Nathan Cayton was born in 1899 in Washington, D.C. Cayton attended Central High School, graduating in 1916, and received a scholarship to the National University School of Law, graduating in 1918, receiving both LL.B. and LL.M. degrees. He was admitted to the District of Columbia Bar in 1920.

== Career ==

After graduating, Cayton worked for the Department of War for around a year, before entering private practice in 1919.

On January 29, 1927, Cayton was appointed by president Calvin Coolidge to become a judge on the District of Columbia Municipal Court, succeeding judge Charles V. Meehan. At the time, he was the youngest person ever appointed to become a judge by the President. He was sworn in on February 16, 1927, by judge George C. Aukam. While on the Municipal Court, Cayton helped institute the District of Columbia small claims court.

In 1930, Cayton controversially claimed that there was a "Jewish crime wave" in a statement condemned by the American Jewish Committee.

In 1942, Cayton was appointed by president Franklin D. Roosevelt to become a member of the newly-formed District of Columbia Court of Appeals, and was appointed to the position of chief judge by president Harry S. Truman four years later.

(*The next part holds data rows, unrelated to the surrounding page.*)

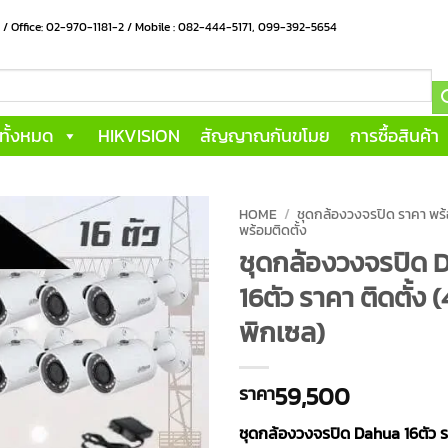
น / Office: 02-970-1181-2 / Mobile : 082-444-5171, 099-392-5654
าทั้งหมด
HIKVISION
สัญญาณกันขโมย
การซื้อสินค้า
HOME
/
ชุดกล้องวงจรปิด ราคา พร้
พร้อมติดตั้ง
ชุดกล้องวงจรปิด 
16ตัว ราคา ติดตั้ง (
พิกเซล)
59,500
ราคา
ชุดกล้องวงจรปิด Dahua 16ตัว รา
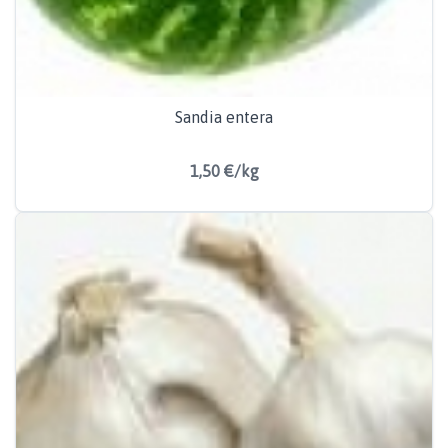
Sandia entera
1,50 €/kg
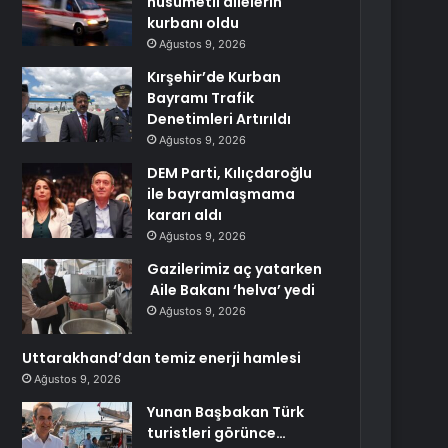
husumetli ailelerin
kurbanı oldu
Ağustos 9, 2026
Kırşehir’de Kurban
Bayramı Trafik
Denetimleri Artırıldı
Ağustos 9, 2026
DEM Parti, Kılıçdaroğlu
ile bayramlaşmama
kararı aldı
Ağustos 9, 2026
Gazilerimiz aç yatarken
Aile Bakanı ‘helva’ yedi
Ağustos 9, 2026
Uttarakhand’dan temiz enerji hamlesi
Ağustos 9, 2026
Yunan Başbakan Türk
turistleri görünce…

== Later life and death ==

Cayton retired from the bench in 1956, and was succeeded as chief justice by Leo A. Rover. He remained civically active, including as a member of the National Academy of Arbitrators and a member of the executive committee of the American Arbitration Association, and filling in for judge vacancies.

Cayton never married, and never had any children. He died on February 12, 1977, five years after he suffered a heart attack.